The Effects of Behavioral Training on Spinal Plasticity and ERK1/2 Phosphorylation, Within the Injured Spinal Cord

Abstract

Previous research has shown that even when communication between the brain and spinal cord has been eliminated, rats can learn a simple instrumental response. If rats receive shock to one hindlimb when it is extended (controllable shock), subjects will learn to maintain that leg in a flexed position to minimize shock exposure. Conversely, if shock is delivered irrespective of leg position (uncontrollable shock), subjects are unable to maintain the same response and exhibit a learning deficit when later tested with controllable shock. Recent studies have demonstrated that the adaptive modifications accompanying learning and the maladaptive consequences of uncontrollable nociceptive stimulation interact to influence behavioral outcomes.

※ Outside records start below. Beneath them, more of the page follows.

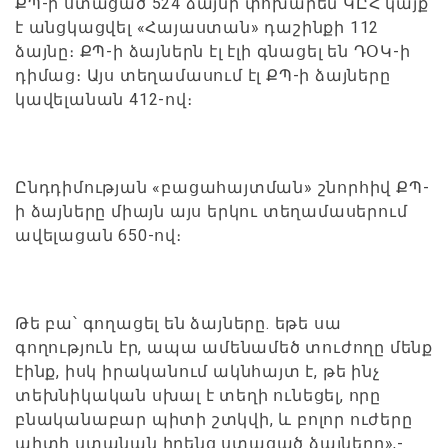
ՔՊ-ի ստացած 524 ձայնի փոխարեն ԿԸՀ կայք
է անցկացվել «Հայաստան» դաշինքի 112
ձայնը։ ՔՊ-ի ձայներն էլ էլի գնացել են ԴՕԿ-ի
դիմաց։ Այս տեղամասում էլ ՔՊ-ի ձայները
կավելանան 412-ով։
Ընդդիմության «բացահայտման» շնորհիվ ՔՊ-
ի ձայները միայն այս երկու տեղամասերում
ավելացան 650-ով։
Թե բա՝ գողացել են ձայները. եթե սա
գողություն էր, ապա ամենամեծ տուժողը մենք
էինք, իսկ իրականում ակնհայտ է, թե ինչ
տեխնիկական սխալ է տեղի ունեցել, որը
բնականաբար պիտի շտկվի, և բոլոր ուժերը
պիտի ստանան իրենց ստացած ձայները»,-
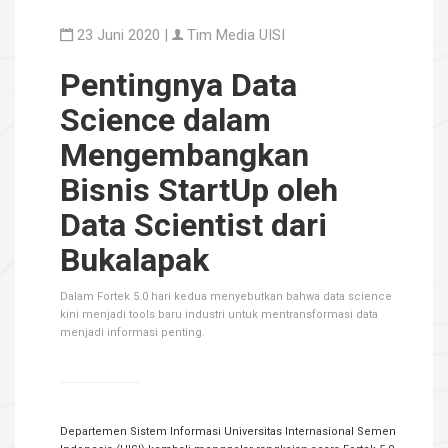
23 Juni 2020 |
Tim Media UISI
Pentingnya Data
Science dalam
Mengembangkan
Bisnis StartUp oleh
Data Scientist dari
Bukalapak
Dalam Fortek 5.0 hari kedua menyebutkan bahwa data science
kini menjadi tools baru industri untuk mentransformasi data
menjadi informasi penting.
Departemen Sistem Informasi Universitas Internasional Semen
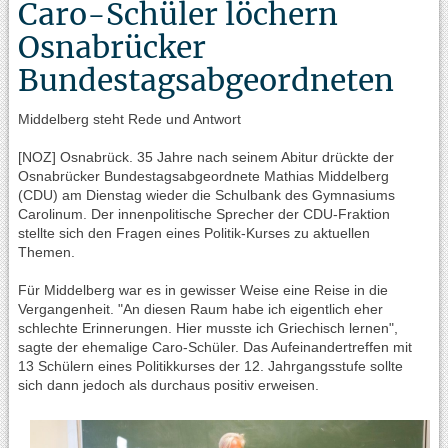
Caro-Schüler löchern
Osnabrücker
Bundestagsabgeordneten
Middelberg steht Rede und Antwort
[NOZ] Osnabrück. 35 Jahre nach seinem Abitur drückte der
Osnabrücker Bundestagsabgeordnete Mathias Middelberg
(CDU) am Dienstag wieder die Schulbank des Gymnasiums
Carolinum. Der innenpolitische Sprecher der CDU-Fraktion
stellte sich den Fragen eines Politik-Kurses zu aktuellen
Themen.
Für Middelberg war es in gewisser Weise eine Reise in die
Vergangenheit. "An diesen Raum habe ich eigentlich eher
schlechte Erinnerungen. Hier musste ich Griechisch lernen",
sagte der ehemalige Caro-Schüler. Das Aufeinandertreffen mit
13 Schülern eines Politikkurses der 12. Jahrgangsstufe sollte
sich dann jedoch als durchaus positiv erweisen.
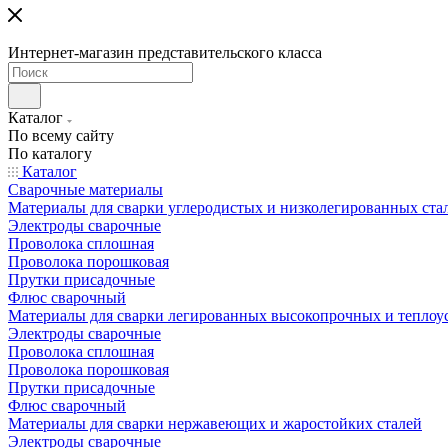
Интернет-магазин представительского класса
Каталог
По всему сайту
По каталогу
Каталог
Сварочные материалы
Материалы для сварки углеродистых и низколегированных ста
Электроды сварочные
Проволока сплошная
Проволока порошковая
Прутки присадочные
Флюс сварочный
Материалы для сварки легированных высокопрочных и теплоу
Электроды сварочные
Проволока сплошная
Проволока порошковая
Прутки присадочные
Флюс сварочный
Материалы для сварки нержавеющих и жаростойких сталей
Электроды сварочные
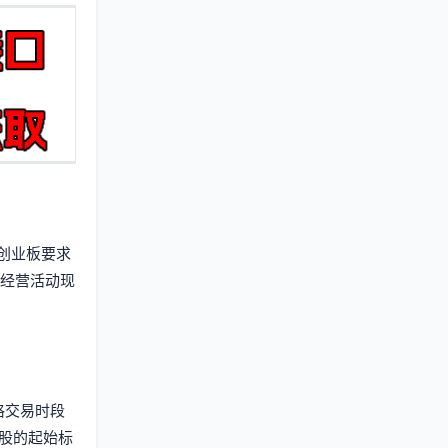
创业板要求
且经营活动现
格交易时段
万股的起始标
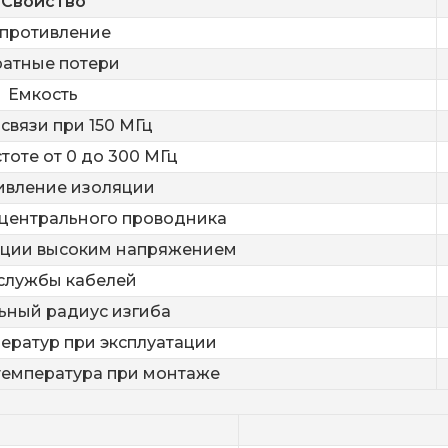
Свойство
противление
атные потери
Емкость
связи при 150 МГц
тоте от 0 до 300 МГц
ивление изоляции
центрального проводника
яции высоким напряжением
службы кабелей
ный радиус изгиба
ератур при эксплуатации
емпература при монтаже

We have shown that the induction of inflammatory processes increases responding to noxious stimuli and undermines the capacity to learn. Behavioral training with controllable shock, on the other hand, protects against these effects, allowing subjects to learn. At the cellular level, the presentation of noxious stimuli increases nuclear iv localization of phosphorylated (activated) extracellular signal-regulated kinases 1 and 2 (ERK1/2). Here, we explore the impact of instrumental training and inflammation on cytosolic ERK1/2 activation. Subjects received 30 min of instrumental training or subcutaneous hindpaw injections of 1% capsaicin (50 μL vol). The lumbar region of the spinal cord (L4-S2) was then collected 0, 3, and 24 hr later, and prepared for western immunoblot analysis. A group of untreated rats were included as controls. We found a time-dependent effect on cytosolic ERK1/2 phosphorylation, with the greatest levels observed 24 hr following treatment. We also found that instrumental training or capsaicin treatment downregulated cytosolic expression of phospho-ERK1 and phospho- ERK2. Taken together, these results suggest that instrumental training and inflammation engage similar signaling pathways. Further work will be integral for determining how the cellular consequences of instrumental training and inflammation interact to produce divergent behavioral outcomes.